Destanın kahramanı Bögü Tigin’in, İS 760-780 arasında Uygur hakanı olarak hüküm sürdüğü sanılır. Uygurlara şaman dini yerine Maniciliği kabul ettiren Bögü Tigin, bu nedenle bir destan kahramanı gibi yüceltilmiş olabilir. Uygur kültür ve geleneğinden köklü izler taşıyan destanın konusu kısaca şöyledir: Uygur ilinde Hulin (Ho- Lin) adlı bir dağ vardır. Bu dağdan Togla ve Selenga ırmakları doğar. Bir gün iki ırmak arasındaki bir ulu ağaç üzerine mavi bir ışık iner. Ağacın gövdesine giren kutsal ışık aylarca orada kalır. Her gün biraz daha kabaran ve 30 adım çevresini aydınlatan ağacın içinden müzik sesleri gelir. Sonunda ağaç yarılır ve içinden beş kutsal çocuk çıkar. Çocukları Tanrı’nın gönderdiğine inanan Uygurlar onlara Ur Tigin, Sungur Tigin, Türeg (Kökel) Tigin, Kutur Tigin ve Bögü Tigin adlarını koyarak özenle büyütürler. Sonunda içlerinden birini kağan seçmeye karar verirler.
Akıllı, tedbirli ve güzel bir genç olan Bögü Tigin oybirliğiyle hükümdar seçilir. Onun döneminde Uygur ilinde her şey düzene girer. Uygur halkı Çinlilerle yıllardır sürdürdükleri savaşları kazanmaya başlar, esenlik içinde yaşar. Bögü Han’ın soyundan birçok kağan gelir. Sonunda bunlardan biri savaşlara son vermek amacıyla oğlu Gali Tigin’i Çin prensesi Kiyu-Liyen’le evlendirmek ister. Düğün hazırlıkları sürerken Çin elçileriyle birlikte gelen kâhinler Uygur ülkesindeki Hatun Dağında Kutlu Kaya adlı tılsımlı bir kaya olduğunu keşfederler. Prensese karşılık bu kayanın kendilerine armağan edilmesini isterler. Çinliler, Uygurların hiç düşünmeden verdikleri kayayı parça parça ülkelerine taşırlar. Bu olay Uygur ilinde büyük bir yasa yol açar, yedi gün sonra da hakan ölür. Büyük yıkımlar birbirini izler, dirlik düzenlik kalkar; ırmaklar kurur, toprak çatlar, ekinler yeşermez.
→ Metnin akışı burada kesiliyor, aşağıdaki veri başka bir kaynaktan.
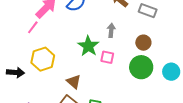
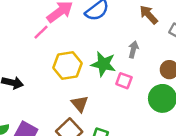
green star: (88, 46) -> (103, 64), turned -30
yellow hexagon: (43, 59) -> (68, 66), moved

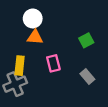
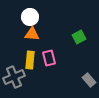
yellow rectangle: (20, 66) -> (30, 60), moved
gray rectangle: (87, 76) -> (89, 80), moved

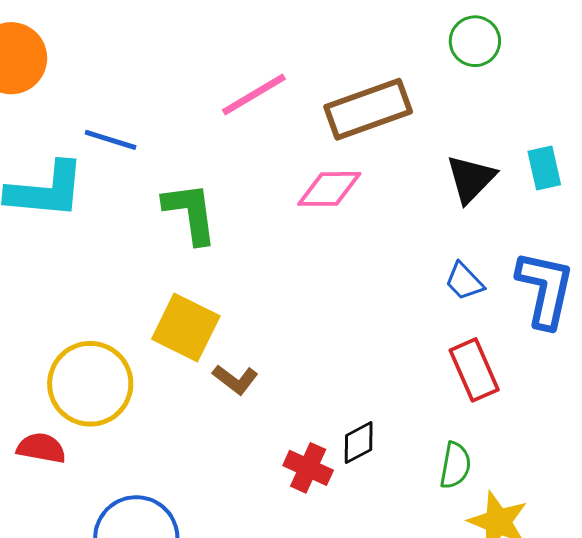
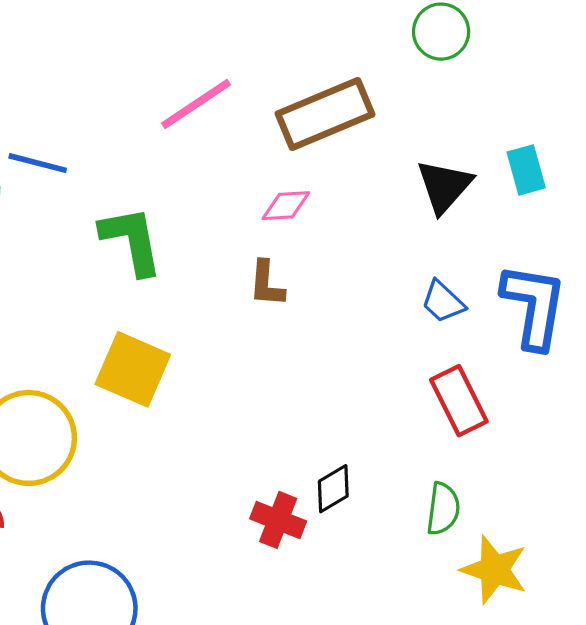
pink diamond: (329, 189) -> (286, 206), size x0.7
brown L-shape: (235, 379) -> (267, 284), moved, turned 60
Uzun yıllar sonra Bögü Han’ın torunlarından biri hakan seçilir. Onun döneminde beşikteki bebekten, dağdaki kuşa kadar her canlı “Göç! Göç! Göç!” diye bağırmaya başlar. Sesler ülkenin her yanını kaplayan bir uğultuya dönüşür. Uygur halkı bunu Tanrı’dan gelen bir işaret sayarak göç etmeye başlar. Halkın durmak istediği her yerde “Göç!” sesleri daha da şiddetlenir. Sonunda yeşil bir yurda gelindiğinde sesler kesilir. Uygurlar burada beş mahalle halinde Beşbalık ilini kurarlar. Çok geçmeden yeni bir düzen kurulur, Beşbalık’ta Uygur halkı eski görkemli günlerine döner.
Göç Destanı, Uygurların öteki destanı Türeyiş Efsanesi’yle birlikte Uygur tarihi konusunda oldukça geniş bilgi verir. Destanda yer yer Maniciliğin etkileri görülür. Destanın Türkçe manzum parçaları bugüne ulaşmamıştır; öykü Çin ve İran kaynaklarından değişik iki rivayet biçiminde günümüze gelmiştir. Bazı aynntılarda iki rivayet arasında farklar vardır. Destanda, Türklerin çadır uygarlığından kent uygarlığına geçişine ilişkin izler de vardır.